We are excited to announce the next phase of our equity and inclusion initiative. In our efforts to increase representation, we are working to create new industry standards, add new voices to our Board of Governors and expand the Best Picture category. https://t.co/HSIfHtXPVh
— The Academy (@TheAcademy) June 12, 2020
“The Academy will encourage equitable hiring practices and representation on and off screen in order to better reflect the diversity of the film community,” the statement read.
First and foremost, the Academy will “implement a quarterly viewing process” that will allow voting board members more viewing time per film, starting with the 94th annual Oscar awards.
“By making it possible for members to view films released year-round, the Academy will broaden each film’s exposure, level the playing field, and ensure all eligible films can be seen by voting members,” the statement read.
The amendments don’t just apply to the Oscars themselves.
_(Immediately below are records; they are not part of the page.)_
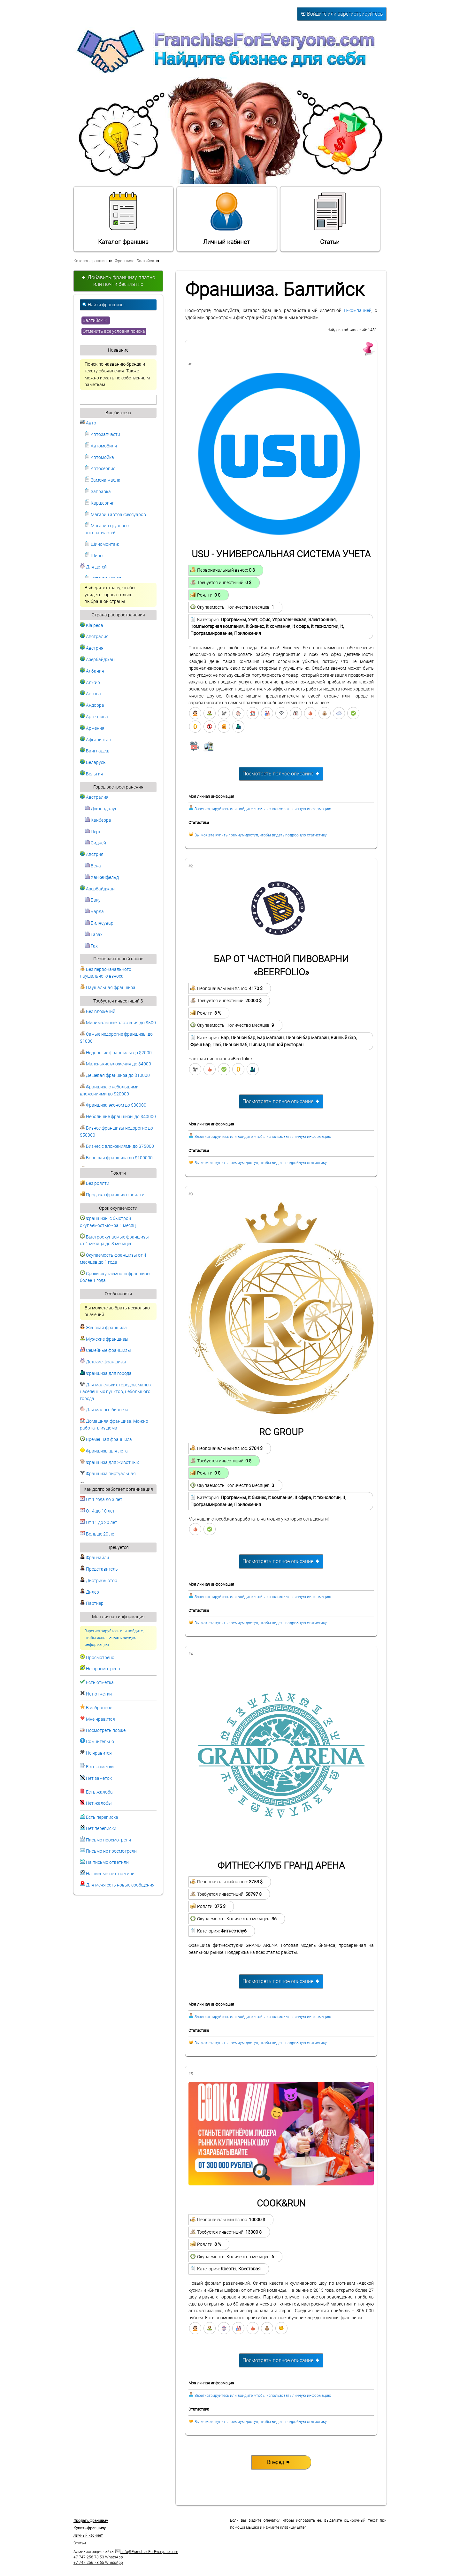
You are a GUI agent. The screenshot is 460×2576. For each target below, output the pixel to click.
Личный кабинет (226, 218)
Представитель (99, 1569)
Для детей (93, 567)
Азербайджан (97, 659)
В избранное (99, 1708)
The Academy sent its board of governors through “unconscious bias training” in January.
Now that racial tensions in the country are rising after the deaths of Ahmaud Arbery, George Floyd and most recently Rayshard Brooks, this training session will be an annual requirement for all board, committee and staff members.
In addition to employee training, the Academy plans to host a series of panels called “Academy Dialogue: It Starts With Us,” which will be offered to the public.
According to the statement, these conversations will propose “systemic changes that need to occur in areas such as casting, screenwriting, producing, directing, financing and greenlighting of movies in order to afford opportunities to women and people of color and to help create a new narrative for recovery.”
The Academy also listed different areas of opportunity for students, women, underrepresented artists and others.
Programs such as the Academy Grants Program, the Academy Women’s Initiative and the Student Academy Awards offer future filmmakers a platform to present their work and get their foot in the door.
Though the organization has taken the initiative to promote equality in the workplace and on-screen, it doesn’t appear to be quite enough for some social media users.
After the statement was released, Twitter blew up with the 2015 hashtag #OscarsSoWhite that came to be after that year’s 20 acting nominations were all awarded to white actors. This sparked immediate outrage and the hashtag was created.
Now that hashtag is back.
#oscarssowhite should be because we don’t show up not because they failed to nominate us yet again.
— This Black Life (@LaurenEnchanted) June 17, 2020
— Gravitas (@Afika_Lulo) June 13, 2020
For those who thought that the #OscarsSoWhite hashtag had run its course five years ago, it doesn’t appear to be going anywhere anytime soon.